殺される前のルースの調査で、ヘンケという謎の兵士がシカゴにいるはずだと判断された。シカゴには、ヘンケの実家があるからだ。ギャラガーは捜索を続けるため。アイリーンとともに彼女の車でシカゴに移動することにした。
だが、軍情報部の妨害工作・攻撃に加えて、警察や憲兵隊のギャラガー包囲網がいたるところに敷かれているので、ギャラガーは別の車のナンバープテイトを失敬して、妻の車のプレートと取り替えた。
ところでその頃、ボイェットはシカゴ市内で旅行者に扮して市街地をあちらこちら歩き回っていた。
彼の暗殺任務の標的は、ソ連共産党書記長のゴルバチョフだった。シカゴを歩き回っているのは、軍情報部から受けた情報にもとづいて、ゴルバチョフの立ち寄り予定地を探って狙撃地点を決めるためだった。
一方、ヘンケはこれまた軍情報部の命令によってシカゴに来ていた。
ボイェットの狙撃を支援する陽動作戦のためだった。陽動作戦で市内に騒乱や混乱を極右団体の反ソ活動を活発化させようというのだ。

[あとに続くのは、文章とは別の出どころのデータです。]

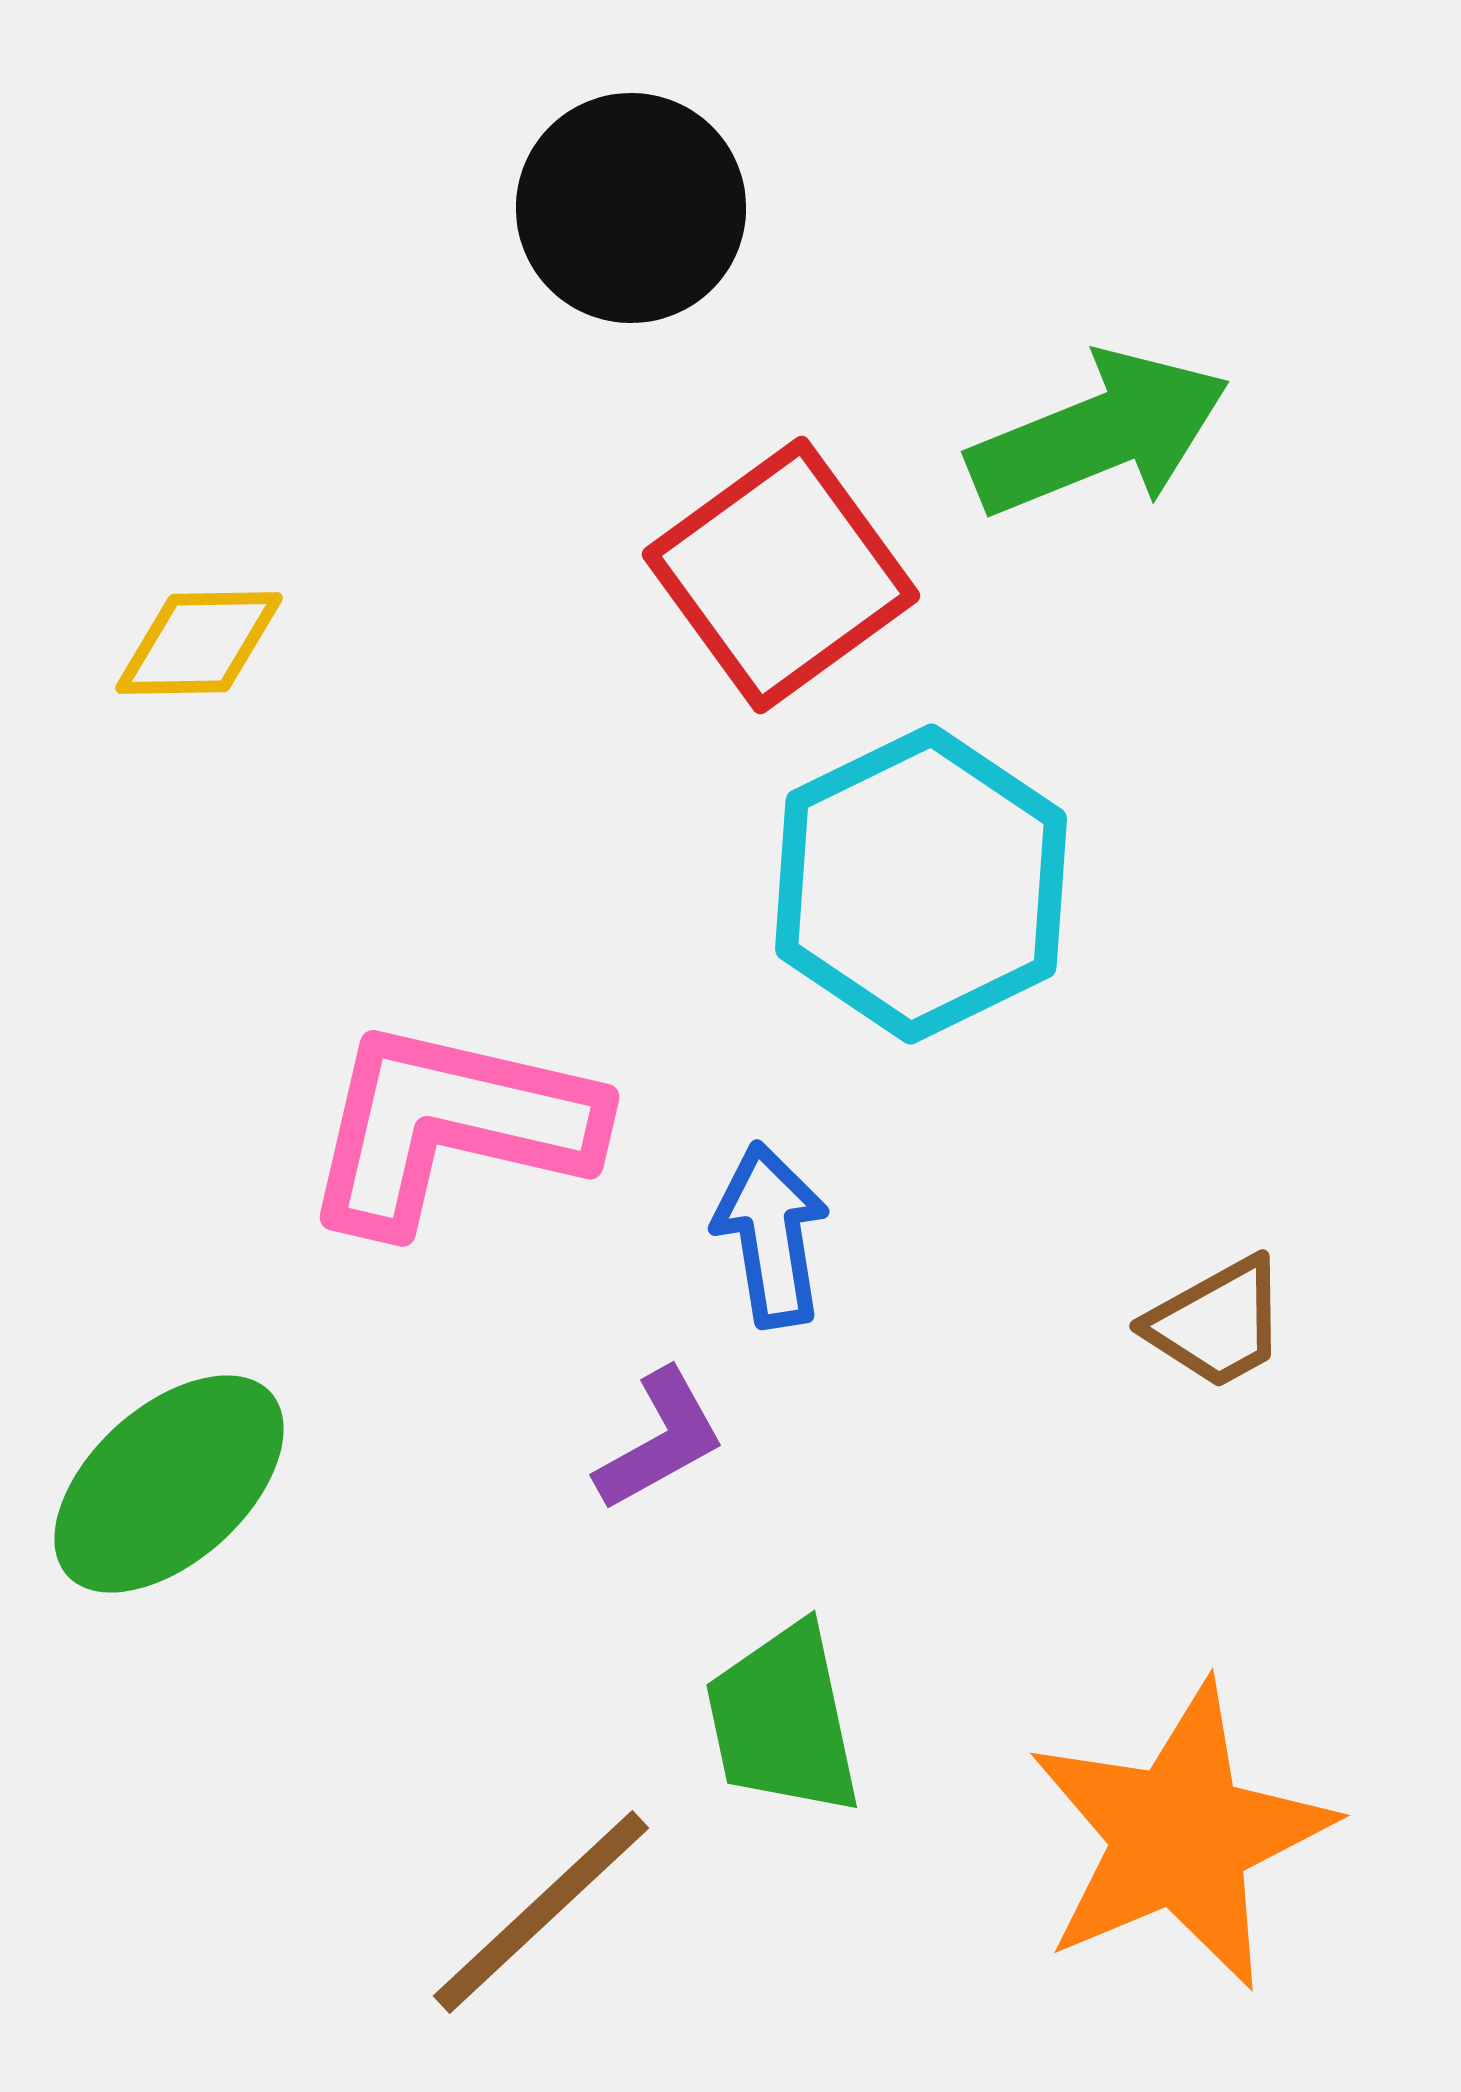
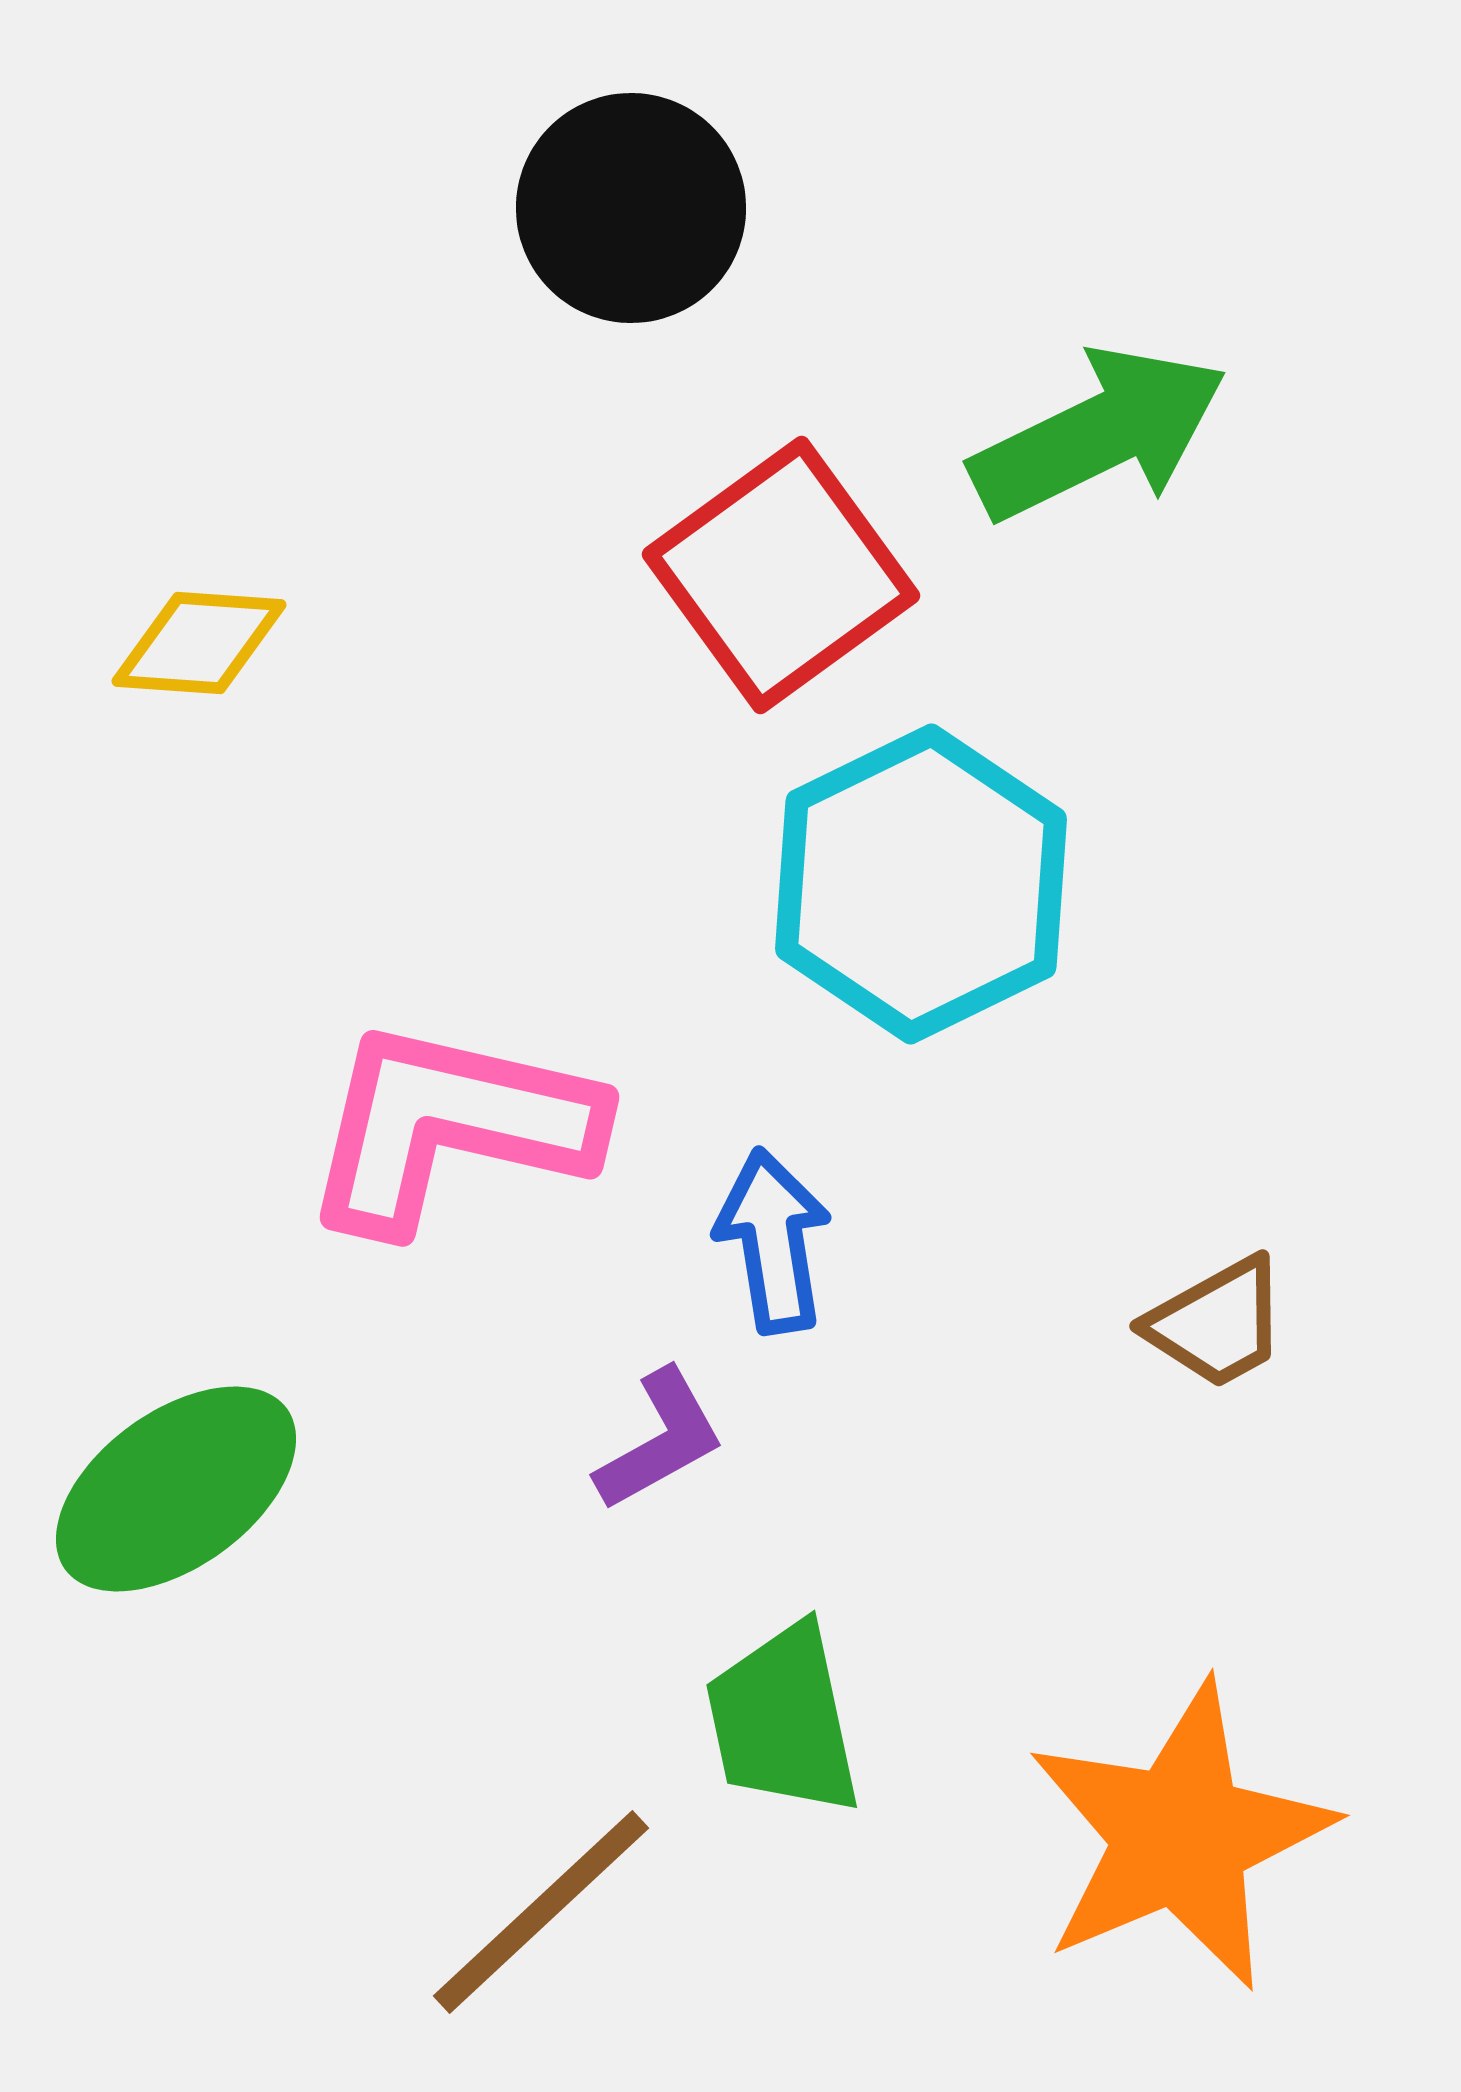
green arrow: rotated 4 degrees counterclockwise
yellow diamond: rotated 5 degrees clockwise
blue arrow: moved 2 px right, 6 px down
green ellipse: moved 7 px right, 5 px down; rotated 6 degrees clockwise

ヘンケは、ソ連書記長の訪問に反対する活動を組織している極右団体に紛れ込んで、ビラ配りやデモンストレイションに参加していた。
ギャラガーは、ヴェトナム戦争のときの戦友で今はシカゴ警察の警部をしているミラン・デリッチを訪ねて、ヘンケの捜索を頼んだ。デリッチは気が進まないようだったが、ギャラガーの頼みを引き受けた。
とはいえ、シカゴ警察にも軍縮反対派のエイジェント(工作員)が入り込んでいた。エイジェントによってギャラガーやデリッチの動きは監視され、先回りされて妨害され、攻撃を受ける羽目になった。
さて、ギャラガーとアイリーンはほかに手がかりがないので、ヘンケの実家の母親を訪ねた。母親は、ギャラガーの質問に、ヘンケはシカゴにいるのだが家には顔を出さないと答えた。
だが、ギャラガーがヘンケの友人を装うと、母親は息子の仕事仲間だと勘違いして、息子あてに印刷物の荷物が来ていることを告げた。ギャラガーは、その荷物を仕事先に配達すると言って、印刷物の束を受け取った。